Inwieweit sich die Landesregierung über die Genehmigung von lokalem Hörfunk in SchleswigHolstein Gedanken gemacht hat, haben wir jetzt erfahren. Ja, in dieser Regierung wird nachgedacht. Dieser Umstand ist für CDU und FDP ganz offensichtlich überraschend. Anscheinend sind Sie das von Ihrer alten Landesregierung nicht gewohnt gewesen.

(Beifall SPD und BÜNDNIS 90/DIE GRÜ- NEN - Zuruf Wolfgang Kubicki [FDP])

So ist das aber bei uns. Natürlich ist es notwendig zu prüfen, ob das für Schleswig-Holstein bestehende Verbot von lokalen Radioangeboten weiterhin unter medienpolitischer und medienrechtlicher Hinsicht Bestand haben soll oder nicht. Zur Erinnerung: In unserem Staatsvertrag zur gemeinsamen Medienanstalt Hamburg/Schleswig-Holstein haben wir geregelt, dass in Hamburg lokales Radio angeboten werden darf, in Schleswig-Holstein allerdings nicht.

(Wolfgang Kubicki [FDP]: Das ist lustig!)

- Ja, aber so ist es. Es freut mich, dass ich Sie erheitern kann. Dass es so einfach ist, habe ich bisher nicht gewusst, aber ich lerne immer dazu.

(Zuruf Wolfgang Kubicki [FDP])

- Nun stellen Sie doch endlich eine Zwischenfrage, ich komme hier wirklich nicht klar.

Dies Verbot ist in Deutschland inzwischen einmalig. In allen anderen Bundesländern - das haben wir eben schon gemeinsam mit Herrn Kubicki ausgetauscht - ist es erlaubt, lokales Radio kommerziell oder nicht kommerziell zu genehmigen. Das sehen alle so außer dem Kollegen von der FDP.

Herr Abgeordneter Eichstädt, der Herr Kollege Dr. Ralf Stegner möchte Ihnen helfen, die Redezeit

zu verlängern. Jedenfalls ist er sofort aufgesprungen. Er möchte Ihnen eine Frage stellen oder eine Anmerkung machen. Darf er das?
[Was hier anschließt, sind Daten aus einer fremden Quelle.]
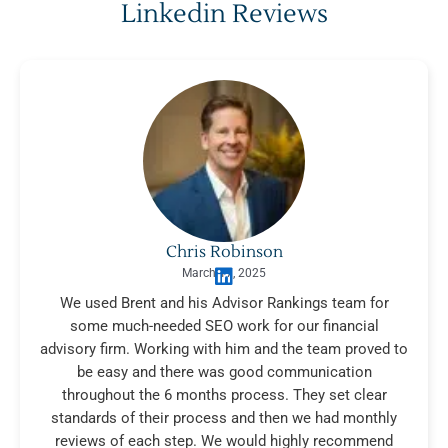
Linkedin Reviews
Chris Robinson
March 17, 2025
We used Brent and his Advisor Rankings team for
some much-needed SEO work for our financial
advisory firm. Working with him and the team proved to
be easy and there was good communication
throughout the 6 months process. They set clear
standards of their process and then we had monthly
reviews of each step. We would highly recommend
Ja, wenn es der Wahrheitsfindung dient. - Das wollte ich immer schon einmal sagen.

Bitte schön.

Ich bin in der Solidarität mit dem Kollegen Eichstädt nicht übertreffbar. - Aber ich wollte Sie gern fragen, ob Sie uns vielleicht die obrigkeitsstaatliche Verbotsgrundhaltung der FDP im Rahmen der Antwort auf diese Frage noch etwas erläutern könnten, sodass wir noch die Gelegenheit haben, die Argumente zu hören.

Herr Kollege Stegner, das würde ich gern tun, aber Sie kennen die Regularien dieses Hauses. Auch dafür hätte ich jetzt nur 1 Minute Zeit. Bei dieser komplexen Thematik würde die 1 Minute nicht reichen. Aber wir machen das einmal bilateral.

(Vereinzelter Beifall SPD und Beifall Lars Harms [SSW])

Diese Überprüfung - das Verbot, das inzwischen einmalig ist, zu überprüfen - geschieht jetzt im Übrigen genauso wie im Jahr 2008, als sich die CDUgeführte Staatskanzlei mit der gleichen Frage beschäftigt hat. Damals kam man nach ausführlicher Untersuchung zu dem Ergebnis, dass in diesem Sinne keine Änderung an dem Staatsvertrag vorzunehmen sei. All das hat das Parlament damals in der von Ihnen, Herr Bernstein, hier geforderten Breite auch nicht erreicht.

Der Ministerpräsident hat eben berichtet, dass nach einer Begutachtung durch die dafür zuständige unabhängige Medienanstalt MA HSH überprüft wird, ob in Schleswig-Holstein neue Perspektiven für lokalen Hörfunk eröffnet werden sollen.